Rien de plus charmant que cette contemplation, elle a pour objet cette échelle imperceptiblement graduée, qu’on voit la nature exactement paſſer par tous ſes degrés, ſans jamais ſauter en quelque ſorte un ſeul échelon dans toutes ſes productions diverſes. Quel tableau nous offre le ſpectacle de l’univers ! Tout y eſt parfaitement aſſorti, rien n’y tranche ; ſi l’on paſſe du blanc au noir, c’eſt par une infinité de nuances, ou de degrés, qui rendent ce paſſage infiniment agréable.

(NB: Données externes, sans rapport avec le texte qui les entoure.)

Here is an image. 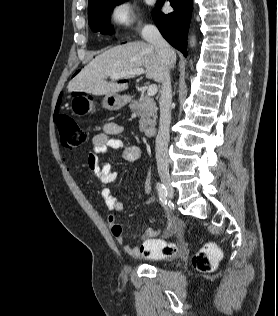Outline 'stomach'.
I'll list each match as a JSON object with an SVG mask.
<instances>
[{
    "instance_id": "1",
    "label": "stomach",
    "mask_w": 278,
    "mask_h": 316,
    "mask_svg": "<svg viewBox=\"0 0 278 316\" xmlns=\"http://www.w3.org/2000/svg\"><path fill=\"white\" fill-rule=\"evenodd\" d=\"M126 103L127 98L117 94H107L102 101L103 107L107 110H118ZM70 109L74 115L84 116L93 111L94 104L88 96L74 93L71 95Z\"/></svg>"
}]
</instances>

L’homme & la plante forment le blanc & le noir ; les quadrupedes, les oiſeaux, les poiſſons, les inſectes, les amphibies, nous montrent les couleurs intermédiaires qui adouciſſent ce frappant contraſte. Sans ces couleurs, ſans les opérations animales, toutes différentes entr’elles, que je veux déſigner ſous ce nom ; l’homme, ce ſuperbe animal, fait de boue comme les autres, eût cru être un dieu ſur la terre, & n’eut adoré que lui.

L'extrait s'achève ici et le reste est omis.